**DIRECTIONS:**
I would like you to restate each record word for word.
(RECORDS SUPPLIED)
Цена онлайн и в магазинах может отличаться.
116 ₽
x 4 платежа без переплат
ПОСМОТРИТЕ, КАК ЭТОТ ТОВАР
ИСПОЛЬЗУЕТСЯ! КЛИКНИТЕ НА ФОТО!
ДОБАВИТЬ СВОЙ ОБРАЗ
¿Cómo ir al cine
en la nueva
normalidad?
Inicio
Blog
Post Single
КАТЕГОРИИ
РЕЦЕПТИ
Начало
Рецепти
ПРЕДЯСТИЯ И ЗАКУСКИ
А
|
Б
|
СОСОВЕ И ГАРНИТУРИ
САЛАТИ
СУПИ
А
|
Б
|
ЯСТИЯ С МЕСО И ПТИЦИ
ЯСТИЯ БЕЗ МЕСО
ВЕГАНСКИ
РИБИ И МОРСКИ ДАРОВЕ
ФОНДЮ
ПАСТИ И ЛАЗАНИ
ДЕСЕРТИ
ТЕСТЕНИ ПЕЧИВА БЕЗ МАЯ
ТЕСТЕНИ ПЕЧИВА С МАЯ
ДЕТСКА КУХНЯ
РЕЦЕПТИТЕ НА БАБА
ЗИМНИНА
(End RECORDS SUPPLIED)
**RESPONSE TO THE EXERCISE:**
Цена онлайн и в магазинах может отличаться.
116 ₽
x 4 платежа без переплат
ПОСМОТРИТЕ, КАК ЭТОТ ТОВАР
ИСПОЛЬЗУЕТСЯ! КЛИКНИТЕ НА ФОТО!
ДОБАВИТЬ СВОЙ ОБРАЗ
¿Cómo ir al cine
en la nueva
normalidad?
Inicio
Blog
Post Single
КАТЕГОРИИ
РЕЦЕПТИ
Начало
Рецепти
ПРЕДЯСТИЯ И ЗАКУСКИ
А
|
Б
|
СОСОВЕ И ГАРНИТУРИ
САЛАТИ
СУПИ
А
|
Б
|
ЯСТИЯ С МЕСО И ПТИЦИ
ЯСТИЯ БЕЗ МЕСО
ВЕГАНСКИ
РИБИ И МОРСКИ ДАРОВЕ
ФОНДЮ
ПАСТИ И ЛАЗАНИ
ДЕСЕРТИ
ТЕСТЕНИ ПЕЧИВА БЕЗ МАЯ
ТЕСТЕНИ ПЕЧИВА С МАЯ
ДЕТСКА КУХНЯ
РЕЦЕПТИТЕ НА БАБА
ЗИМНИНА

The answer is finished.